At the two-week mark, if finally struck Jake: the reason she walked the hill was the trees. At that time of morning, the pin oaks and pines cast a deep shadow along the slope. No dummy, he decided, inching his chair away from the sun-drenched awning.
The next day, he found himself watching her almost the whole time—well, not really watching, he told himself, just taking the day off; and unlike most other mornings, allowing himself a little time to just hang out. So, from 7:30 to 8:15, she just happened to be in his line of vision. Life was full of coincidence.
It was obvious she was accustomed to being beautiful. It showed in the way she walked, the smooth, even gait, the subtle sashay of her hips, head high—almost a smile playing on her lips. She liked herself. Had a right to, Jake imagined, for reasons of which he could only dream.
It was also obvious she had no thought of giving up the hill. No thought he even existed—not an inkling she wasn’t alone: by the way she pulled up her t-shirt to wipe her face, or rolled it up to tuck it into the bottom of her bra, the waistband of her shorts rolled down to her navel, midriff bared to the breeze; but then, as she turned toward the street to leave, arranged everything back into place—no one with those scruples would be baring her belly if she thought someone was watching.

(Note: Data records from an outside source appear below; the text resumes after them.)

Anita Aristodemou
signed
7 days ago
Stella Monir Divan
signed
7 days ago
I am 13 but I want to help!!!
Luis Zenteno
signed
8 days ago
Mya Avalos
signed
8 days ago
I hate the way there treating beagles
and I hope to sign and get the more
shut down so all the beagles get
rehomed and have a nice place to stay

Day after day, she came with such regularity that Jake could practically set his watch by her. Sometimes he found himself counting her footfalls, like a timekeeper or coach. The walking obviously did the trick, he thought absently, and his mind shifted to his Emily, her small, pert breasts, her exquisite body so perfect in all its delicate dimensions—none of which had spared her.
He unrolled an ace bandage from his knee, reached inside the doorway to snap off the radio, terminating the prez in yet another of his remarkably uninformed harangues. Why was it that bad people didn’t seem to get taken as often as good ones? Only the good die young: just as the stupid song said.
Jake tossed the bandage onto the swing, refocused on the hill, telling himself to lighten up, to not spoil the day with things he could do nothing about.
About three weeks in, he spied her talking into her tiny recorder. It made him smile to see her so intrepid on his hill, never missing a beat. He lingered awhile longer that day, his face lifted to the scent of honeysuckle, as he considered the regal Queen Anne’s lace at the edge of the woods, nodding so amiably on their stems, and tried to imagine what serious, secretive things she might be saying into that lovely fist of hers.
She was like…his morning entertainment. He had his shadow dancer the way others had Survivor or Oprah. And all these intriguing, little details—something new every day, it seemed. These mornings were, in fact, much like theater; where, as the performance progresses, the lead adds her own little nuances, those subtle airs and effects that draw you in—and suddenly it dawned on Jake: he’d like to see her eyes. But she never took off her sunglasses, except for the seconds it took to wipe her cheeks or blot her eyes. Blue, he imagined, judging by the fairness of her skin and evident sensitivity to light.
His wife had eyes like that. So affected by the elements that she looked as though she’d been crying, even when she hadn’t—the cruelest part: there was nothing Jake could do about it in either case. And his knowing that Emily knew this was what had made it even harder…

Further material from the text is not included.